One of my all-time favorite Saturday Night Live moments is a Debbie Downer sketch where Rachel Dratch biffs a line and the rest of the people in the sketch — Amy Poehler, Lindsay Lohan, Horatio Sanz, and Jimmy Fallon — lose their shit. At one point Horatio Sanz is laughing so hard he has to wipe the tears from his eyes using his sleeve. It is hilarious and never ceases to make me laugh until I can hardly breathe.
After seeing that episode, I always admired Dratch. I like the way she tried to pull it together and even as all those fell apart around her.
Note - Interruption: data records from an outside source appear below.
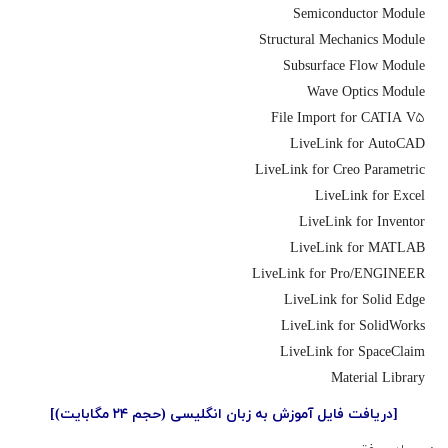
Semiconductor Module
Structural Mechanics Module
Subsurface Flow Module
Wave Optics Module
File Import for CATIA V۵
LiveLink for AutoCAD
LiveLink for Creo Parametric
LiveLink for Excel
LiveLink for Inventor
LiveLink for MATLAB
LiveLink for Pro/ENGINEER
LiveLink for Solid Edge
LiveLink for SolidWorks
LiveLink for SpaceClaim
Material Library
[دریافت فایل آموزش به زبان انگلیسی (حجم ۲۴ مگابایت)]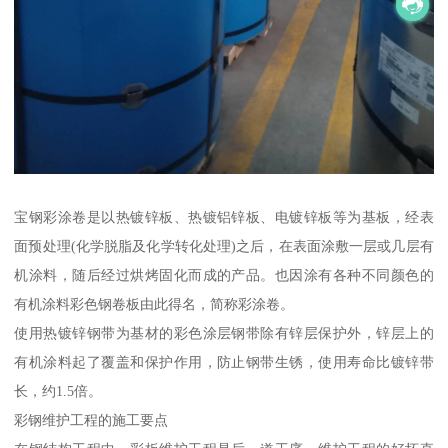
宝钢彩涂卷是以热镀锌板、热镀铝锌板、电镀锌板等为基板，经表
面预处理(化学脱脂及化学转化处理)之后，在表面涂敷一层或几层有
机涂料，随后经过烘烤固化而成的产品。也因涂有各种不同颜色的
有机涂料彩色钢卷板由此得名，简称彩涂卷。
使用热镀锌钢带为基材的彩色涂层钢带除有锌层保护外，锌层上的
有机涂料起了覆盖和保护作用，防止钢带生锈，使用寿命比镀锌带
长，约1.5倍。
彩钢维护工程的施工要点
It takes some kind of bravery to solider on in the face of that, especially on live TV.
Brave is a fitting description for Dratch because there are parts of her memoir Girl Walks into a Bar . . .: Comedy Calamities, Dating Disasters, and a Midlife Miracle that are incredibly brave. There are other parts that are kind of drag, but let’s start with the good.
Dratch is in an industry where a woman’s appearance is everything. Hell, it’s that way for men too, but men get away with more than women. You can be an unattractive lump of a man and still get a sitcom on TV (see: Jerry Seinfeld, Ray Romano, Kevin James, and any of those other doofy-dude with a hot wife shows), but a woman has to be hot. If you’re not hot, you’re nothing.
Poor, poor Dratch has had to live with being not hot in the way Hollywood has deemed hot and she addresses how this affects her career. She talks about how she’s always offered the role of old, fat, lesbians, which says a lot about how Hollywood views women who don’t want to sleep with men. Fuck Hollywood, man.
It’s hard to judge Dratch’s memoir, because while she does spend some time talking about her looks and the way her career dried up, it wasn’t as much as I wanted. I really wanted her to get her rage on. I wanted bitter, angry feminist polemic on how much the beauty myth hurts women and her specifically.
But what I wanted was not the book she wrote, should she be judged harshly for that? Probably not. But what could have been a powerful book about loving yourself and accepting who you are and how hard it is to deal with being called ugly in a professional setting instead falls into an I dated weirdoes and then when I least expected it something kind of magical happened.
This is all well and good. Even though Dratch’s writing is clunky and awkward at times, she’s pretty damn funny and I laughed out loud at more than a few passages in the book. However, I’m not sure the world needs another memoir about dating weirdoes and looking for Mr. Right. That’s boring.
Thankfully, Dratch’s Mister isn’t so much Mr. Right as Mr. There at the Exact Right Time. Somehow, while casually dating a man who lives on the other side of the country, forty-four-year-old Dratch finds herself pregnant. Dratch talking about her unexpected pregnancy is hilarious and her honesty about how unsure she is about the baby’s father is endearing.
All said and done this memoir isn’t too shabby. It’s a nice light read, and it makes me hope and pray that someday soon Amy Poehler will write a memoir.